§ **YOUR GOAL**: Take the entries below and reproduce exactly the portion that begins at the line containing "アルテリックス・ジャパン合同会社" and ends at the line containing "bruiloft in dezelfde", keeping both ends, dropping pictures, and adding nothing else.

[Page images and extracted text]
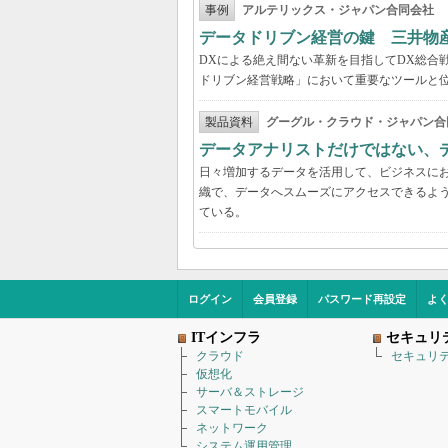
事例
アルテリックス・ジャパン合同会社
データドリブン経営の鍵 三井物
DXによる絶え間ない革新を目指してDX総合
ドリブン経営戦略」において重要なツールと
製品資料
グーグル・クラウド・ジャパン合
データアナリストだけではない、
日々増加するデータを活用して、ビジネスに
織で、データへスムーズにアクセスできるよ
ている。
ログイン
会員登録
パスワード再設定
よ
ITインフラ
セキュリ
クラウド
セキュリ
仮想化
サーバ＆ストレージ
スマートモバイル
ネットワーク
システム運用管理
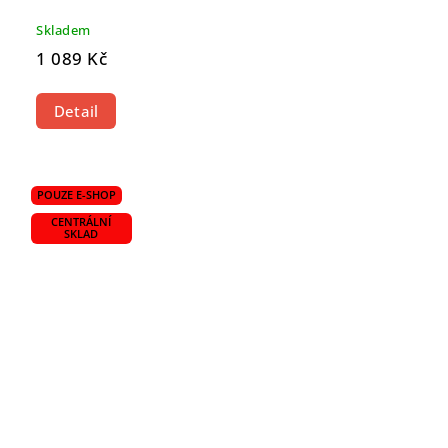
Skladem
1 089 Kč
Detail
POUZE E-SHOP
CENTRÁLNÍ
SKLAD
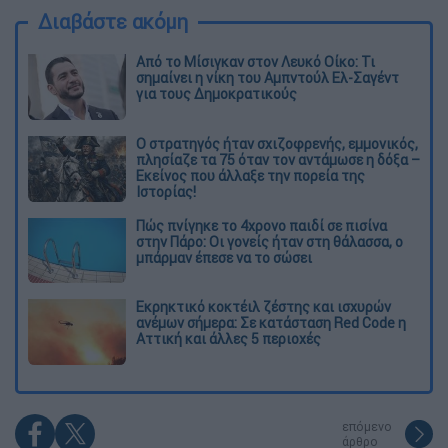
Διαβάστε ακόμη
Από το Μίσιγκαν στον Λευκό Οίκο: Τι
σημαίνει η νίκη του Αμπντούλ Ελ-Σαγέντ
για τους Δημοκρατικούς
O στρατηγός ήταν σχιζοφρενής, εμμονικός,
πλησίαζε τα 75 όταν τον αντάμωσε η δόξα –
Εκείνος που άλλαξε την πορεία της
Ιστορίας!
Πώς πνίγηκε το 4χρονο παιδί σε πισίνα
στην Πάρο: Οι γονείς ήταν στη θάλασσα, ο
μπάρμαν έπεσε να το σώσει
Εκρηκτικό κοκτέιλ ζέστης και ισχυρών
ανέμων σήμερα: Σε κατάσταση Red Code η
Αττική και άλλες 5 περιοχές
επόμενο
άρθρο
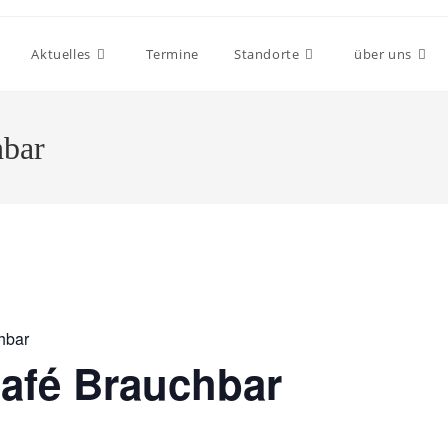
Aktuelles
Termine
Standorte
über uns
hbar
hbar
afé Brauchbar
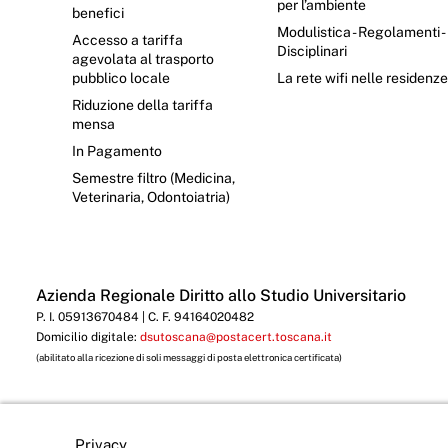
per l’ambiente
benefici
Modulistica - Regolamenti -
Accesso a tariffa
Disciplinari
agevolata al trasporto
pubblico locale
La rete wifi nelle residenz
Riduzione della tariffa
mensa
In Pagamento
Semestre filtro (Medicina,
Veterinaria, Odontoiatria)
Azienda Regionale Diritto allo Studio Universitario
P. I. 05913670484 | C. F. 94164020482
Domicilio digitale:
dsutoscana@postacert.toscana.it
(abilitato alla ricezione di soli messaggi di posta elettronica certificata)
Privacy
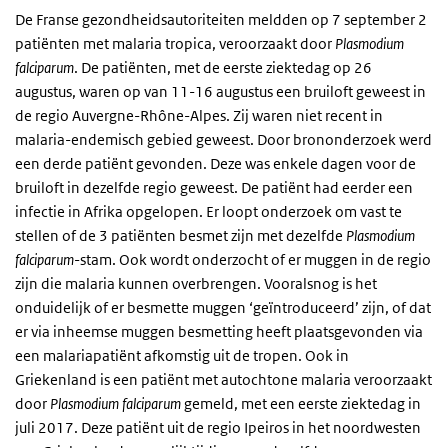
De Franse gezondheidsautoriteiten meldden op 7 september 2
patiënten met malaria tropica, veroorzaakt door
Plasmodium
falciparum
. De patiënten, met de eerste ziektedag op 26
augustus, waren op van 11-16 augustus een bruiloft geweest in
de regio Auvergne-Rhône-Alpes. Zij waren niet recent in
malaria-endemisch gebied geweest. Door brononderzoek werd
een derde patiënt gevonden. Deze was enkele dagen voor de
bruiloft in dezelfde regio geweest. De patiënt had eerder een
infectie in Afrika opgelopen. Er loopt onderzoek om vast te
stellen of de 3 patiënten besmet zijn met dezelfde
Plasmodium
falciparum
-
stam. Ook wordt onderzocht of er muggen in de regio
zijn die malaria kunnen overbrengen. Vooralsnog is het
onduidelijk of er besmette muggen ‘geïntroduceerd’ zijn, of dat
er via inheemse muggen besmetting heeft plaatsgevonden via
een malariapatiënt afkomstig uit de tropen. Ook in
Griekenland is een patiënt met autochtone malaria veroorzaakt
door
Plasmodium falciparum
gemeld, met een eerste ziektedag in
juli 2017. Deze patiënt uit de regio Ipeiros in het noordwesten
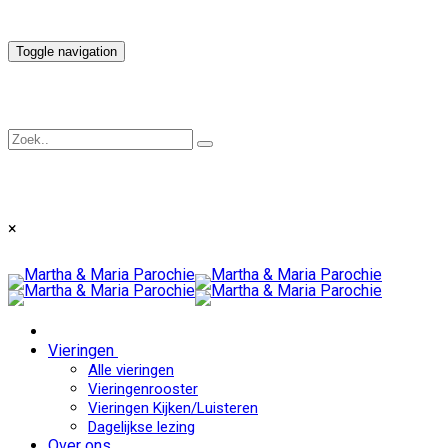
Toggle navigation
×
Vieringen
Alle vieringen
Vieringenrooster
Vieringen Kijken/Luisteren
Dagelijkse lezing
Over ons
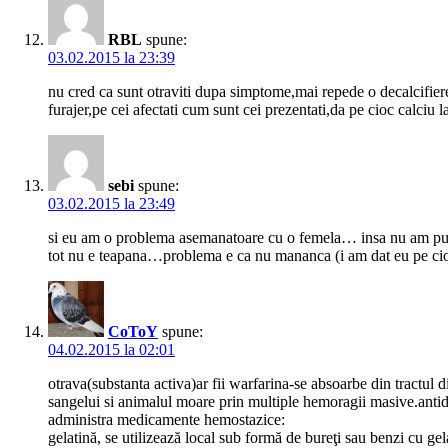
RBL
spune:
03.02.2015 la 23:39
nu cred ca sunt otraviti dupa simptome,mai repede o decalcifiere,i
furajer,pe cei afectati cum sunt cei prezentati,da pe cioc calciu 
sebi
spune:
03.02.2015 la 23:49
si eu am o problema asemanatoare cu o femela… insa nu am pus ot
tot nu e teapana…problema e ca nu mananca (i am dat eu pe cioc 
CoToY
spune:
04.02.2015 la 02:01
otrava(substanta activa)ar fii warfarina-se absoarbe din tractul
sangelui si animalul moare prin multiple hemoragii masive.antid
administra medicamente hemostazice:
gelatină, se utilizează local sub formă de bureţi sau benzi cu ge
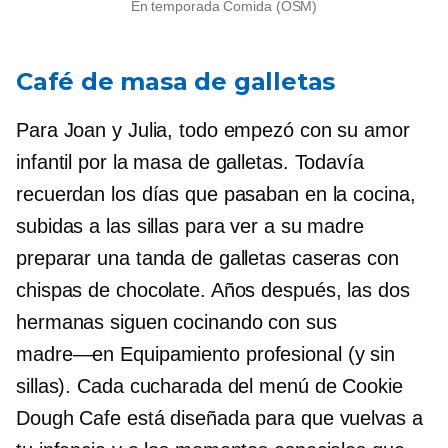
En temporada
Comida (OSM)
Café de masa de galletas
Para Joan y Julia, todo empezó con su amor
infantil por la masa de galletas. Todavía
recuerdan los días que pasaban en la cocina,
subidas a las sillas para ver a su madre
preparar una tanda de galletas caseras con
chispas de chocolate. Años después, las dos
hermanas siguen cocinando con sus
madre—en
Equipamiento profesional (y sin
sillas). Cada cucharada del menú de Cookie
Dough Cafe está diseñada para que vuelvas a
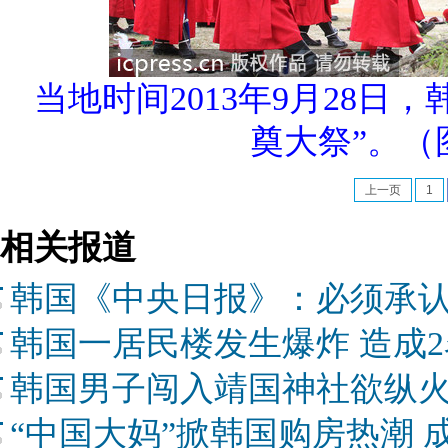
当地时间2013年9月28
奠大祭”。（
上一页
1
相关报道
韩国《中央日报》：必须承认
韩国一居民楼发生爆炸 造成
韩国男子闯入靖国神社欲纵火
“中国大妈”掀韩国购房热潮 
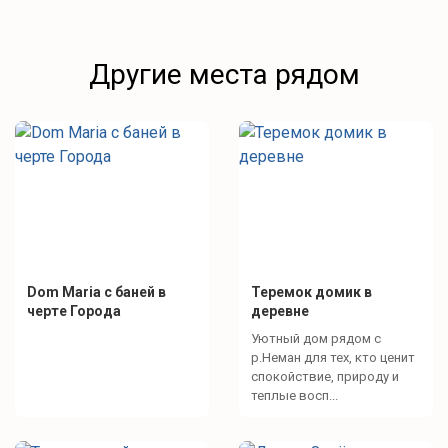
Другие места рядом
Dom Maria с баней в
Теремок домик в
черте Города
деревне
Уютный дом рядом с
р.Неман для тех, кто ценит
спокойствие, природу и
теплые восп...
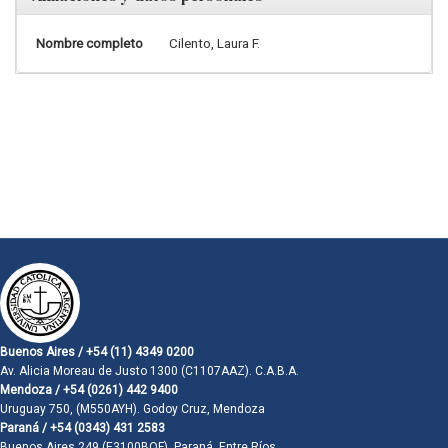
Nombre completo
Cilento, Laura F.
Buenos Aires / +54 (11) 4349 0200
Av. Alicia Moreau de Justo 1300 (C1107AAZ). C.A.B.A.
Mendoza / +54 (0261) 442 9400
Uruguay 750, (M550AYH). Godoy Cruz, Mendoza
Paraná / +54 (0343) 431 2583
Buenos Aires 249 (E3100BQF). Paraná, Entre Ríos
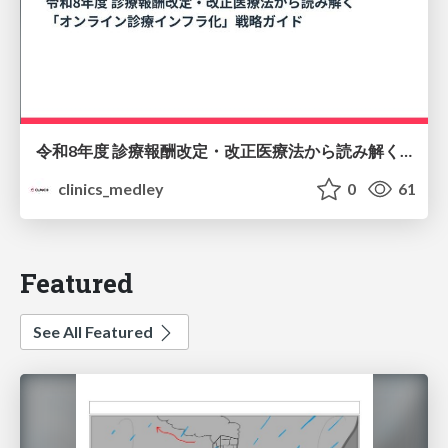
令和8年度 診療報酬改定・改正医療法から読み解く 「オンライン診療インフラ化」戦略ガイド
clinics_medley
0
61
Featured
See All Featured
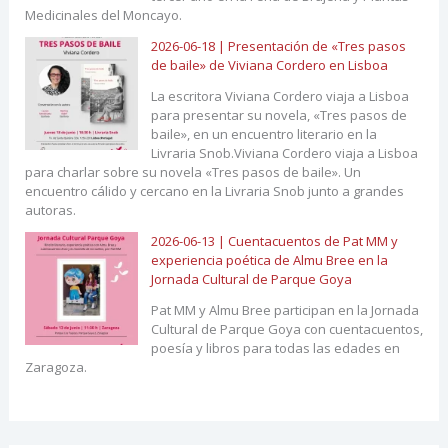
Medicinales del Moncayo.
2026-06-18 | Presentación de «Tres pasos
de baile» de Viviana Cordero en Lisboa
La escritora Viviana Cordero viaja a Lisboa
para presentar su novela, «Tres pasos de
baile», en un encuentro literario en la
Livraria Snob.Viviana Cordero viaja a Lisboa
para charlar sobre su novela «Tres pasos de baile». Un
encuentro cálido y cercano en la Livraria Snob junto a grandes
autoras.
2026-06-13 | Cuentacuentos de Pat MM y
experiencia poética de Almu Bree en la
Jornada Cultural de Parque Goya
Pat MM y Almu Bree participan en la Jornada
Cultural de Parque Goya con cuentacuentos,
poesía y libros para todas las edades en
Zaragoza.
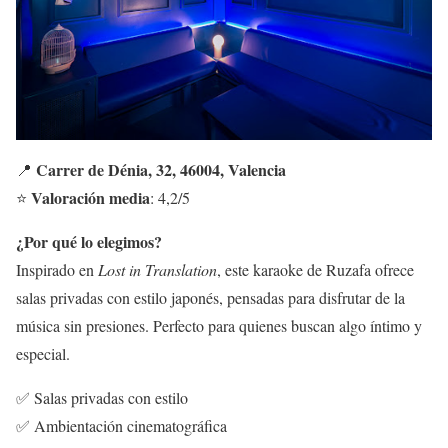
Carrer de Dénia, 32, 46004, Valencia
📍
Valoración media
⭐
: 4,2/5
¿Por qué lo elegimos?
Inspirado en
Lost in Translation
, este karaoke de Ruzafa ofrece
salas privadas con estilo japonés, pensadas para disfrutar de la
música sin presiones. Perfecto para quienes buscan algo íntimo y
especial.
✅ Salas privadas con estilo
✅ Ambientación cinematográfica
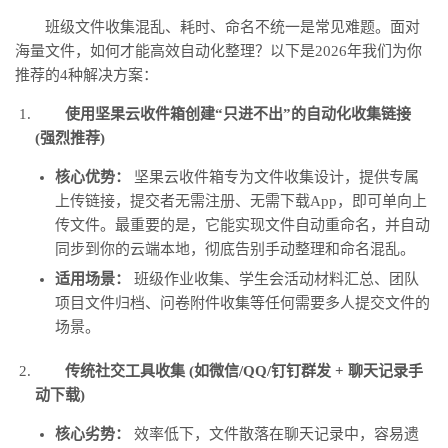
班级文件收集混乱、耗时、命名不统一是常见难题。面对
海量文件，如何才能高效自动化整理？以下是2026年我们为你
推荐的4种解决方案：
使用坚果云收件箱创建“只进不出”的自动化收集链接
(强烈推荐)
核心优势：
坚果云收件箱专为文件收集设计，提供专属
上传链接，提交者无需注册、无需下载App，即可单向上
传文件。最重要的是，它能实现文件自动重命名，并自动
同步到你的云端本地，彻底告别手动整理和命名混乱。
适用场景：
班级作业收集、学生会活动材料汇总、团队
项目文件归档、问卷附件收集等任何需要多人提交文件的
场景。
传统社交工具收集 (如微信/QQ/钉钉群发 + 聊天记录手
动下载)
核心劣势：
效率低下，文件散落在聊天记录中，容易遗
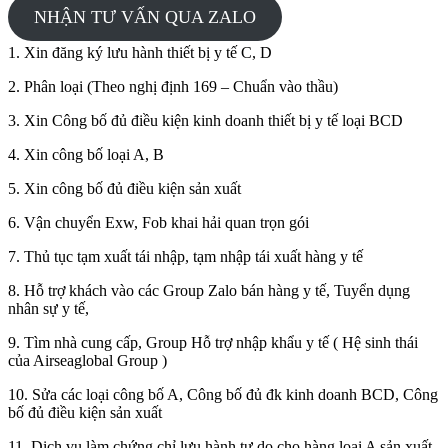
NHẬN TƯ VẤN QUA ZALO
1. Xin đăng ký lưu hành thiết bị y tế C, D
2. Phân loại (Theo nghị định 169 – Chuẩn vào thầu)
3. Xin Công bố đủ điều kiện kinh doanh thiết bị y tế loại BCD
4. Xin công bố loại A, B
5. Xin công bố đủ điều kiện sản xuất
6. Vận chuyển Exw, Fob khai hải quan trọn gói
7. Thủ tục tạm xuất tái nhập, tạm nhập tái xuất hàng y tế
8. Hỗ trợ khách vào các Group Zalo bán hàng y tế, Tuyển dụng
nhân sự y tế,
9. Tìm nhà cung cấp, Group Hỗ trợ nhập khẩu y tế ( Hệ sinh thái
của Airseaglobal Group )
10. Sửa các loại công bố A, Công bố đủ đk kinh doanh BCD, Công
bố đủ điều kiện sản xuất
11. Dịch vụ làm chứng chỉ lưu hành tự do cho hàng loại A sản xuất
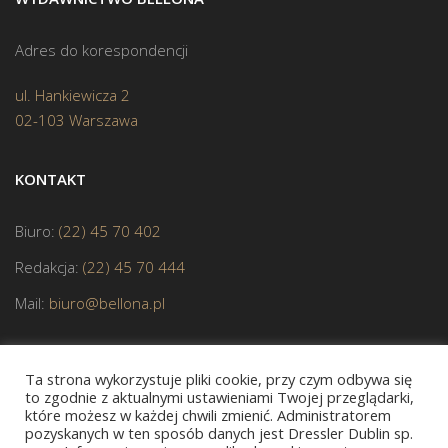
Adres do korespondencji
ul. Hankiewicza 2
02-103 Warszawa
KONTAKT
Biuro:
(22) 45 70 402
Redakcja:
(22) 45 70 444
Mail:
biuro@bellona.pl
Ta strona wykorzystuje pliki cookie, przy czym odbywa się
to zgodnie z aktualnymi ustawieniami Twojej przeglądarki,
które możesz w każdej chwili zmienić. Administratorem
pozyskanych w ten sposób danych jest Dressler Dublin sp.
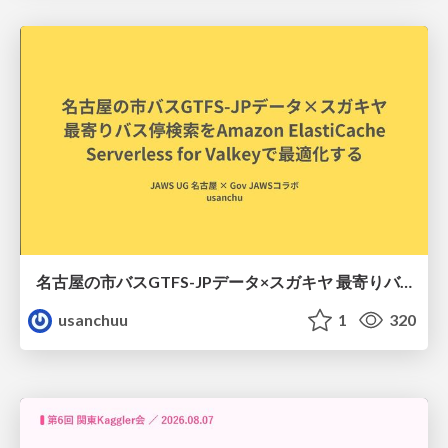
名古屋の市バスGTFS-JPデータ×スガキヤ 最寄りバス停検索をAmazon ElastiCache Serverless for Valkeyで最適化する
usanchuu
1
320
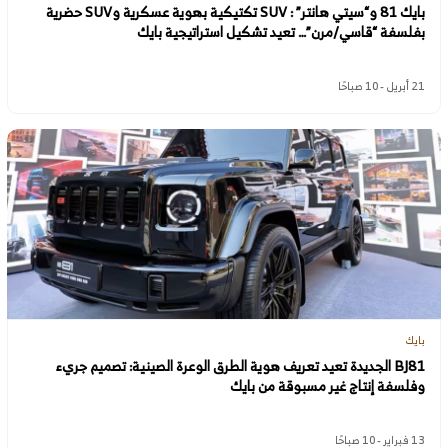
بايك 81 و“سيتي هانتر” : SUV تكتيكية بهوية عسكرية وSUV حضرية
بفلسفة “قاسي/مرن”… تعيد تشكيل استراتيجية بايك
21 أبريل - 10 صباحًا
بايك
BJ81 الجديدة تعيد تعريف هوية الطرق الوعرة الصينية: تصميم جريء
وفلسفة إنتاج غير مسبوقة من بايك
13 فبراير - 10 صباحًا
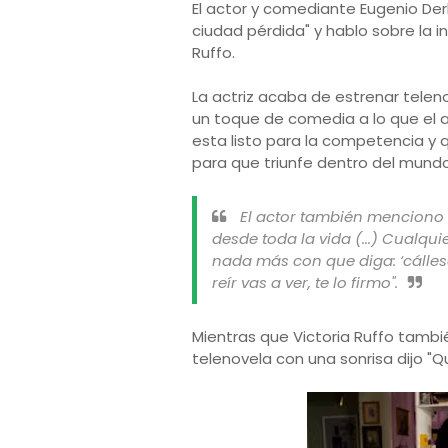
El actor y comediante Eugenio Der
ciudad pérdida" y hablo sobre la in
Ruffo.
La actriz acaba de estrenar telen
un toque de comedia a lo que el
esta listo para la competencia y 
para que triunfe dentro del mundo 
El actor también menciono 
desde toda la vida (...) Cualqu
nada más con que diga: ‘cállese
reír vas a ver, te lo firmo".
Mientras que Victoria Ruffo tamb
telenovela con una sonrisa dijo "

§ **EXERCISE ANSWER**:
アルテリックス・ジャパン合同会社
データドリブン経営の鍵 三井物
DXによる絶え間ない革新を目指してDX総合
ドリブン経営戦略」において重要なツールと
製品資料
グーグル・クラウド・ジャパン合
データアナリストだけではない、
日々増加するデータを活用して、ビジネスに
織で、データへスムーズにアクセスできるよ
ている。
ログイン
会員登録
パスワード再設定
よ
ITインフラ
セキュリ
クラウド
セキュリ
仮想化
サーバ＆ストレージ
スマートモバイル
ネットワーク
システム運用管理
Skladem
1 089 Kč
Detail
POUZE E-SHOP
CENTRÁLNÍ
SKLAD
Διαβάστε ακόμη
Από το Μίσιγκαν στον Λευκό Οίκο: Τι
σημαίνει η νίκη του Αμπντούλ Ελ-Σαγέντ
για τους Δημοκρατικούς
O στρατηγός ήταν σχιζοφρενής, εμμονικός,
πλησίαζε τα 75 όταν τον αντάμωσε η δόξα –
Εκείνος που άλλαξε την πορεία της
Ιστορίας!
Πώς πνίγηκε το 4χρονο παιδί σε πισίνα
στην Πάρο: Οι γονείς ήταν στη θάλασσα, ο
μπάρμαν έπεσε να το σώσει
Εκρηκτικό κοκτέιλ ζέστης και ισχυρών
ανέμων σήμερα: Σε κατάσταση Red Code η
Αττική και άλλες 5 περιοχές
επόμενο
άρθρο
Aktuelles
Termine
Standorte
über uns
hbar
hbar
afé Brauchbar
per l’ambiente
benefici
Modulistica - Regolamenti -
Accesso a tariffa
Disciplinari
agevolata al trasporto
pubblico locale
La rete wifi nelle residenz
Riduzione della tariffa
mensa
In Pagamento
Semestre filtro (Medicina,
Veterinaria, Odontoiatria)
Azienda Regionale Diritto allo Studio Universitario
P. I. 05913670484 | C. F. 94164020482
Domicilio digitale:
dsutoscana@postacert.toscana.it
(abilitato alla ricezione di soli messaggi di posta elettronica certificata)
Privacy
De Franse gezondheidsautoriteiten meldden op 7 september 2
patiënten met malaria tropica, veroorzaakt door
Plasmodium
falciparum
. De patiënten, met de eerste ziektedag op 26
augustus, waren op van 11-16 augustus een bruiloft geweest in
de regio Auvergne-Rhône-Alpes. Zij waren niet recent in
malaria-endemisch gebied geweest. Door brononderzoek werd
een derde patiënt gevonden. Deze was enkele dagen voor de
bruiloft in dezelfde regio geweest. De patiënt had eerder een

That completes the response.